C’était un verdict d’une clémence inhabituelle, presque le minimum. Ces vingt-cinq coups portés avec le dos de la brosse à vêtements ne prendraient guère plus de vingt secondes et après ce serait fini. Il n’aurait donc pas besoin de pleurer ; or, il ne voulait pas pleurer quand le père frappait. Il était possible de s’en empêcher si on réussissait à retenir son souffle.

***

Pierre le conduisit au réfectoire et lui indiqua une place, tout au bout de l’une des vingt grandes tables. Vingt élèves étaient assis à chacune, en fonction d’un certain ordre. On lui apprit que tout au bout se trouvaient le chef de table et son adjoint, puis venaient les élèves des grandes classes rangés d’une façon qui avait à voir avec le protocole observé lors des dîners privés : à savoir les plus titrés et les plus riches d’abord et les moins titrés et les moins riches ensuite. Plus loin venaient les élèves des petites classes, rangés selon un ordre analogue.
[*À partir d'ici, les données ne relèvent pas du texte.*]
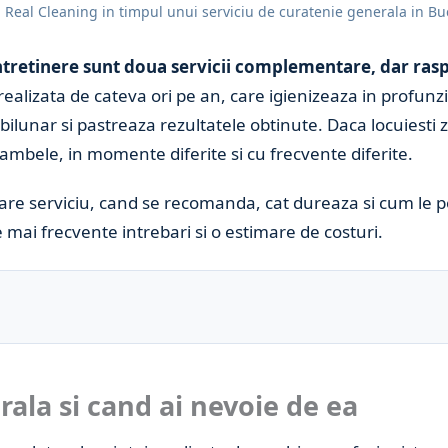
 Real Cleaning in timpul unui serviciu de curatenie generala in Bu
ntretinere sunt doua servicii complementare, dar rasp
ealizata de cateva ori pe an, care igienizeaza in profunzi
ilunar si pastreaza rezultatele obtinute. Daca locuiesti 
 ambele, in momente diferite si cu frecvente diferite.
care serviciu, cand se recomanda, cat dureaza si cum le po
 mai frecvente intrebari si o estimare de costuri.
ala si cand ai nevoie de ea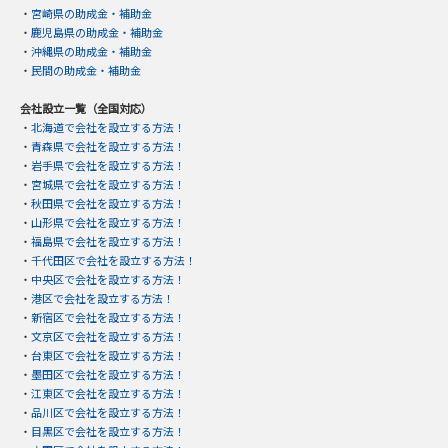
・
宮崎県の助成金・補助金
・
鹿児島県の助成金・補助金
・
沖縄県の助成金・補助金
・
民間の助成金・補助金
会社設立一覧（全国対応）
・
北海道で会社を設立する方法！
・
青森県で会社を設立する方法！
・
岩手県で会社を設立する方法！
・
宮城県で会社を設立する方法！
・
秋田県で会社を設立する方法！
・
山形県で会社を設立する方法！
・
福島県で会社を設立する方法！
・
千代田区で会社を設立する方法！
・
中央区で会社を設立する方法！
・
港区で会社を設立する方法！
・
新宿区で会社を設立する方法！
・
文京区で会社を設立する方法！
・
台東区で会社を設立する方法！
・
墨田区で会社を設立する方法！
・
江東区で会社を設立する方法！
・
品川区で会社を設立する方法！
・
目黒区で会社を設立する方法！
Mais le dernier arrivé était toujours placé à l’extrémité. La nourriture était servie sur des plats en inox, et dans le même ordre, par des serveuses finnoises. Le repas commençait et se terminait par des prières rituelles.

***

Normalement, ceux qui recevaient eux-mêmes des [coups] et des ordres glapis sardoniquement auraient dû apprécier de voir quelqu’un se rebeller. Mais, à Stjärnsberg, bien des choses ne se passaient pas de façon normale. C’était un monde à part, dans lequel il n’était pas facile de savoir ce qu’on voyait vraiment. Il avait ses propres lois, ses propres règles et sa propre morale.
En tout cas, le mot de morale revenait souvent dans la bouche du vieux pasteur et du directeur, lors de leurs sermons du matin. Les élèves de Stjärnsberg devaient être plus durs et plus disciplinés que les autres, être capables de tenir le coup dans tous les cas. Ils devaient savoir aussi bien donner des ordres qu’en recevoir. C’était nécessaire car, à l’avenir, ils seraient à la tête de l’industrie et des forces armées du pays.